There are, Moore explains, many differences between counseling and sport psychology. "In a way, counseling is about getting someone up to par, and sport psychology is about moving someone from doing fine to doing even better," she says. "Sport psychology has more of a coaching feel--it is training the mind to support the physical execution of sport."

Moore says that her job is about 20 percent sport psychology, 60 percent traditional counseling (dealing with issues like family problems, relationship concerns or depression), and 20 percent a combination of the two.

"They're separate areas, but they intersect," she explains. For example, Moore could address minor issues impeding a student's sports performance through counseling, while at the same time using sport psychology techniques to enhance the student's athletics.

Of course, almost all universities have general student counseling centers to address students' mental health needs. So why would a school want to hire a special counselor just for athletes?

According to Moore, there are two main reasons:

  • Access. Student-athletes' lives are heavily scheduled.

"They might have conditioning in the morning, classes all day, and then practice in the afternoon," she explains. So it can be difficult to work in a trip to an inconveniently located counseling center as well.

In fact, Moore says, studies have shown that although student-athletes arguably have to deal with more stressors than other students, they are less likely to use university counseling centers.

Moore's office, in contrast, is in the university's student-athlete academic center, where student-athletes already come for academic advising, a computer lab, tutoring and other services.

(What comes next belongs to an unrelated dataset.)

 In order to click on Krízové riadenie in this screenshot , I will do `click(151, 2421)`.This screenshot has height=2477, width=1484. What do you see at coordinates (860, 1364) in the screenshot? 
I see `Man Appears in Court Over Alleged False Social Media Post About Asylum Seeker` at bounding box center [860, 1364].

Sam Maniar, PhD, one of the three sport psychologists at Ohio State, agrees that access is important: "Because we're around the athletics department, we're more visible than other counselors might be--and the students get to know us."

  • Expertise. As a former student-athlete herself and as someone who has years of experience working with student athletes, Moore understands the issues her students face.

"Someone who's not familiar with the intense level of significance that sport plays in the life of a student-athlete--particularly at a Division I school--can be well intentioned but have a disconnect with the student," she says.

A good counselor needs to understand things like the power of the athletic system and the importance of the athlete-coach relationship, she says. A counselor who's not as familiar with a student-athlete's life might, for example, suggest that an overburdened student simply quit the team. "If they did that, a door might shut," Moore says.

A growing trend

Jobs like Moore's and Maniar's are not yet common in athletics departments, says Frank Webbe, PhD, president of APA's Div. 47 (Exercise and Sport). In fact, he says, Oklahoma and Ohio State are the only schools he knows of with full-time positions right now.

But that may change. An October profile of Moore in The New York Times sports section sparked national interest, says Gerald Gurney, PhD, the associate athletics director at the University of Oklahoma who hired Moore.

Since then, Gurney says, other athletics directors have been calling to find out how this came about and how they can do this at their schools.

And, athletic department officials and sport psychologists from around the country discussed the issue at a recent meeting of college sport psychologists (see sidebar).

Overall, says Gurney, Moore is providing crucial support to Oklahoma's student athletes. "The better the services we can provide to students, the better off we'll be," he says.